The Long Way Down (Daniel Faust #1)(14)



“I think you’re forgetting something,” I told him. “I think you’re forgetting that you got two of my friends killed. They were ‘on your team’ too, remember?”

“Hey,” he said, his smile irrepressible, “you can blame me all you want if it helps you sleep at night, but it wasn’t me who f*cked that job up. I think you know that.”

“We’re done here,” I said and started to rise. Justine held my shoulders with the strength of a bodybuilder and shoved me back into the chair.

“Sleep on it,” Nicky said. “It’s a limited-time offer, but sleep on it. There was one other thing. You met with an old guy the other day, Jud Pankow I think his name was?”

I never knew for sure how he did it, but Nicky was a walking encyclopedia of Vegas gossip. If anyone worthy of a back-page newspaper article had lunch in this town, Nicky knew what they talked about, what they ordered, and how much they tipped on their way out. I figured he had a world-class seer on the payroll keeping astral tabs on people he considered worth watching. Interesting, though, that he only mentioned our lunch meeting and not my visit to Jud’s motel room a couple of hours ago. Even he had his limits.

Even so, I made a mental note to redouble the wards on my bedroom.

“What about him?” I said, knowing it’d be a waste of time to deny meeting with Jud.

“It’s sad, what happened to his grandkid. I feel for the guy. I want to make a donation, cover her funeral costs and get him home safe and sound. Maybe put a little something extra in his pocket. Guy that age should be retired and living it up, not working a farm, you know?”

“That’s really nice of you,” I said, but I knew better. I smelled the hook waiting inside that bait.

“He needs help moving on. And I don’t think it’s right, you know, that people are holding out false hope, keeping him going like that. That poor girl, she was getting high down in the storm tunnels, a flood came in, end of story. Just a terrible accident.”

A low-budget porn director like Artie Kaufman didn’t have the juice to get a couple of corrupt cops to do his dirty work.

Nicky Agnelli did.

On the other hand, Artie was a sadist with a motive for murder, and Nicky, for all his faults, didn’t go around killing young girls for kicks. He would have been just as sickened by Artie’s movies as I was. One man had the motive, one man had the means, and neither one had any reason to be in the other’s orbit.

Justine massaged my shoulders, but I wasn’t feeling any less tense.

“You want me to drop the job,” I said. It wasn’t a question.

“I want you to give the old man some peace of mind.” Nicky’s forehead creased with phony concern. “Tell him that what you found matches the police report, that it was all an accident. Send him home. He’ll grieve, but he’ll move on. Right now, it’s like his granddaughter never died. He can’t put her to rest. That’s not right.”

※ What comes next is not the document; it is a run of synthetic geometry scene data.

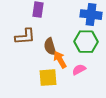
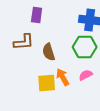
orange arrow: (60, 60) -> (63, 77), moved
pink semicircle: (79, 70) -> (86, 75), moved

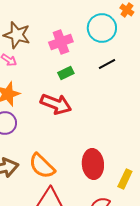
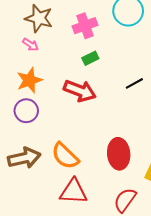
black line: (107, 64) -> (134, 83), moved

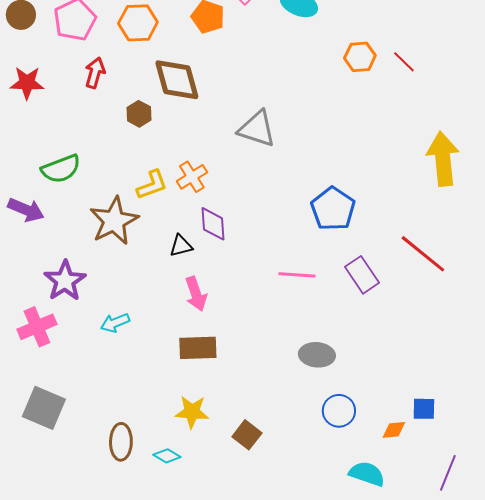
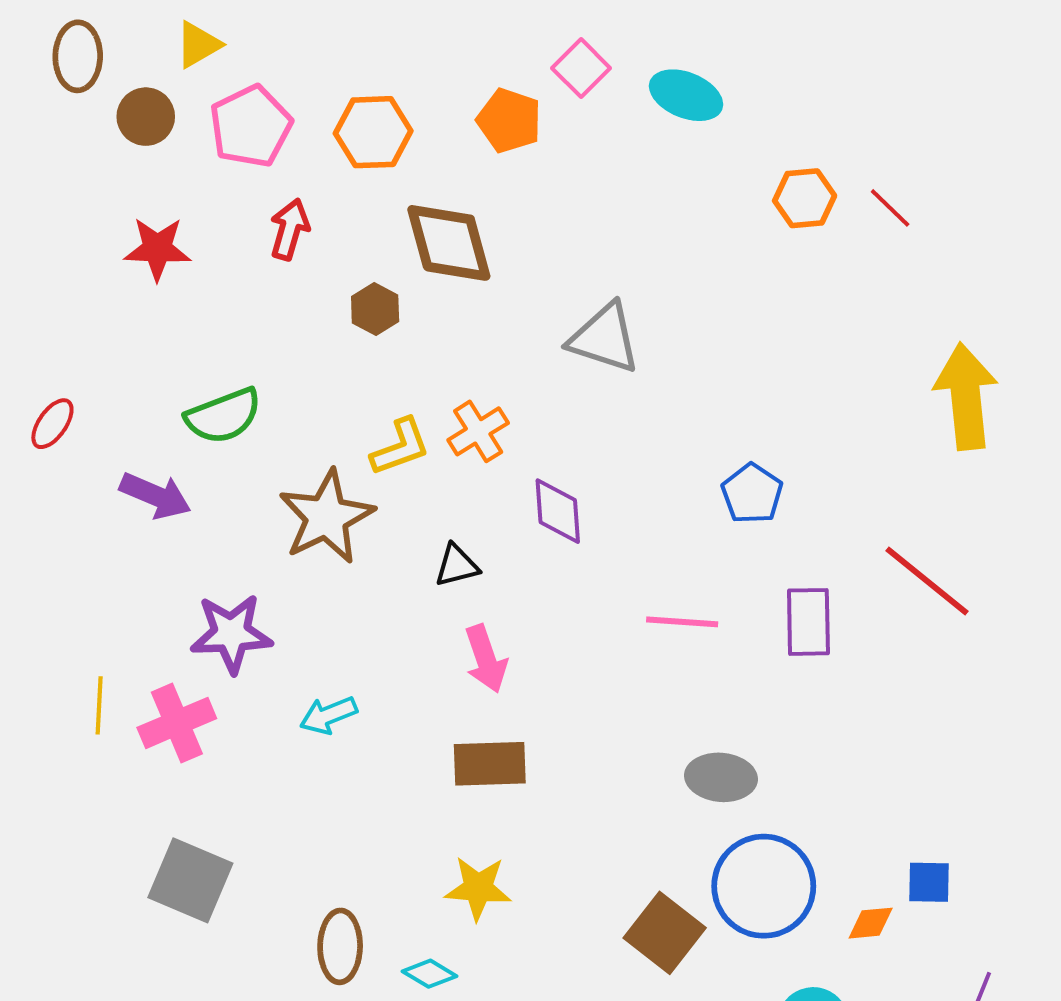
blue pentagon: (333, 209) -> (752, 494), size x0.7
purple diamond: (213, 224) -> (558, 511), moved
purple rectangle: (362, 275) -> (808, 622), turned 33
purple star: (65, 281) -> (231, 634), turned 30
blue circle: (339, 411) -> (764, 886), size x1.6
brown square: (247, 435) -> (665, 933), moved, size x1.4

He apparently didn’t know about the Stacy-thing lurking under the city streets. Did he know what I’d discovered about Artie? What I told Jud before sending him packing? I rolled the dice.

“You and I had the same thought,” I said. “I just told Pankow to get out of town, that there was nothing I could do for him. You can have your guys check it out. He’ll be flying back to Minneapolis tonight.”

The second part was true, if Jud did what I told him. Nicky nodded, leaning back in his chair. He couldn’t keep the relief from showing in his body language, and that was more troubling than anything. Stacy’s murder had him worried. Nicky Agnelli didn’t get worried. Ever.

“I looked into it,” I said, “didn’t find anything but a hinky autopsy report with nothing to back it up. It was a bust, so I sent him home.”

“There you go, see?” Nicky said. “You and me, on the same wavelength. Just like old times.”

“Now I’ve got a question for you,” I said lightly, thinking back to my encounter with the cambion outside the Tiger’s Garden. “What’s ‘the hound’?”

Justine’s nails dug into my shoulders like ten tiny knives.





Eight



Nicky took off his glasses and plucked a gray silk handkerchief from his jacket, polishing the lenses. Not looking at me.

“Where’d you—what do you mean? What hound?”

“Ran into a cambion last night. He told me ‘the hound is gone’ and there aren’t any rules anymore. Apparently that meant it was open season on my crowd.”

“And you think I should know?” Nicky scrubbed his glasses like he was trying to blot out a bloodstain. “What else did he say?”

“Nothing,” I said. “I figured you’d know because, well…” I nodded at him and Juliette as if that said it all.

Nicky blurted out a sudden peal of laughter. Justine’s fingernails relaxed, leaving my shoulders stinging.

“Christ, Dan,” he said, grinning at me and putting his glasses back on, “that’s not racist or anything, is it?”

“I figured you’d have your finger on the local community—”

“And if a black guy steals your wallet, do you grab the closest brother and demand to know where it is, because they all must know each other? And all Asians hang out in dojos practicing kung fu, right, just like Bruce Lee?”